The Huffington Post published an article back in 2014 that explored the ways in which the social activity of eating was being influenced by social media use. It concluded that global food culture was undeniably digitised, that sharing ‘food’ posts on social networks were the modern version of sharing a meal with friends and family.
It is hardly surprising then, that FOOD is one of the most posted and shared items across Instagram, Facebook and Twitter. The power and attraction of “food sharing” was demonstrated by the fact that the most viewed video on Facebook in October was from Tasty, who posted a walk-through recipe for a layered ham and cheese potato bake. This single video generated 90 million views and 3 million + engagements.
What does that mean for commercial buyers and producers of fresh produce? Quite simply, marketing and plating up fresh produce means so much more today than simply presenting good food. The digital food culture has evolved to a place where the story around your food is as appealing, if not more appealing, than the food item itself.
Consumer desire for digital provenance and connection to food is loaded with opportunities for the fresh food supply chain.
Recently the HiveXchange ran a 3 month trial of a digital supply model, combining e-commerce and social media, with fishermen in the corner inlet area of Victoria. After the fishermen caught their fish they would make live offers on the HiveXchange to commercial restaurant buyers in Melbourne. Those restaurants then promoted the fresh catch on Twitter and/or Instagram with a photo and message to their customers. The result was overwhelmingly positive; a full restaurant, a positive social media food experience, and the forging of a deeper transparent connection between producer, buyer and consumer.

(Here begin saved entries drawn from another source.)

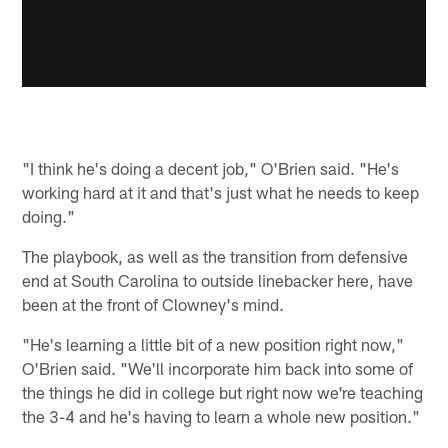
"I think he's doing a decent job," O'Brien said. "He's
working hard at it and that's just what he needs to keep
doing."
The playbook, as well as the transition from defensive
end at South Carolina to outside linebacker here, have
been at the front of Clowney's mind.
"He's learning a little bit of a new position right now,"
O'Brien said. "We'll incorporate him back into some of
the things he did in college but right now we're teaching
the 3-4 and he's having to learn a whole new position."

The digital supply model, as trialled successfully in the Corner Inlet, presents a key opportunity for sustainable development in regional communities, where it can provide a more profitable and agile fresh food supply chain. Many top-quality producers based in regional centres across Australia are channeled into existing supply chains that bring the food resource into the major cities for trade and distribution. Under this system, regional communities not only miss out on fresher local produce, they also miss out on the economic benefits and positive social connection of supporting local suppliers.
The HiveXchange is working to facilitate more regionally-based supply chains across Australia by providing local communities with a digital platform that allows them to trade commercial quantities of fresh produce efficiently and securely online. We are currently providing logistics and trade support via the HiveXchange platform to the Central Coast Food Collective, enabling local food value chains to be established.
Society uses the technology in our pockets and homes to enrich our life experiences. We live in an information and sharing economy, a fact that has significant implications for how producers plate up for their commercial prospects.